** Dataset content follows **

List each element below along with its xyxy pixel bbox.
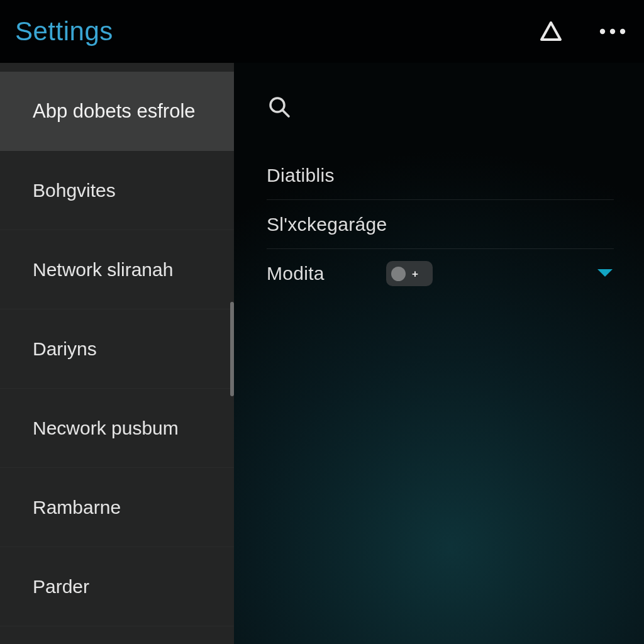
app-body: Abp dobets esfrole Bohgvites Network sli… bbox=[0, 63, 644, 644]
sidebar-item-rambarne[interactable]: Rambarne bbox=[0, 468, 234, 547]
svg-point-2 bbox=[620, 29, 625, 34]
main-panel: Diatiblis Sl'xckegaráge Modita + bbox=[234, 63, 644, 644]
more-icon[interactable] bbox=[599, 28, 626, 35]
sidebar-item-label: Parder bbox=[33, 576, 89, 597]
setting-row-modita[interactable]: Modita + bbox=[267, 249, 614, 298]
sidebar-item-abp-dobets-esfrole[interactable]: Abp dobets esfrole bbox=[0, 72, 234, 151]
sidebar-item-parder[interactable]: Parder bbox=[0, 547, 234, 626]
sidebar: Abp dobets esfrole Bohgvites Network sli… bbox=[0, 63, 234, 644]
svg-line-4 bbox=[282, 110, 289, 116]
app-header: Settings bbox=[0, 0, 644, 63]
sidebar-item-bohgvites[interactable]: Bohgvites bbox=[0, 151, 234, 230]
sidebar-item-network-sliranah[interactable]: Network sliranah bbox=[0, 230, 234, 309]
sidebar-item-dariyns[interactable]: Dariyns bbox=[0, 309, 234, 389]
sidebar-item-label: Network sliranah bbox=[33, 259, 173, 280]
sidebar-item-necwork-pusbum[interactable]: Necwork pusbum bbox=[0, 389, 234, 468]
search-button[interactable] bbox=[267, 84, 614, 130]
chevron-down-icon[interactable] bbox=[596, 268, 614, 279]
setting-label: Sl'xckegaráge bbox=[267, 214, 387, 235]
modita-toggle[interactable]: + bbox=[386, 261, 433, 286]
toggle-knob bbox=[391, 267, 406, 281]
setting-label: Modita bbox=[267, 263, 386, 284]
svg-point-1 bbox=[610, 29, 615, 34]
sidebar-item-label: Abp dobets esfrole bbox=[33, 100, 196, 123]
sidebar-item-label: Rambarne bbox=[33, 497, 121, 518]
header-actions bbox=[540, 21, 626, 42]
svg-point-0 bbox=[600, 29, 605, 34]
triangle-icon[interactable] bbox=[540, 21, 562, 42]
page-title: Settings bbox=[15, 16, 540, 47]
search-icon bbox=[267, 94, 292, 119]
setting-row-diatiblis[interactable]: Diatiblis bbox=[267, 151, 614, 200]
sidebar-item-label: Dariyns bbox=[33, 338, 97, 360]
setting-label: Diatiblis bbox=[267, 165, 335, 186]
setting-row-slxckegarage[interactable]: Sl'xckegaráge bbox=[267, 200, 614, 249]
sidebar-item-label: Bohgvites bbox=[33, 180, 116, 201]
plus-icon: + bbox=[412, 269, 418, 279]
sidebar-item-label: Necwork pusbum bbox=[33, 418, 179, 439]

** End of Dataset content **

*What is required*
Nothing but the lines with "Network" should be returned, copied from the entries above.

*Response area*
app-body: Abp dobets esfrole Bohgvites Network sli… bbox=[0, 63, 644, 644]
sidebar: Abp dobets esfrole Bohgvites Network sli… bbox=[0, 63, 234, 644]
sidebar-item-network-sliranah[interactable]: Network sliranah bbox=[0, 230, 234, 309]
sidebar-item-label: Network sliranah bbox=[33, 259, 173, 280]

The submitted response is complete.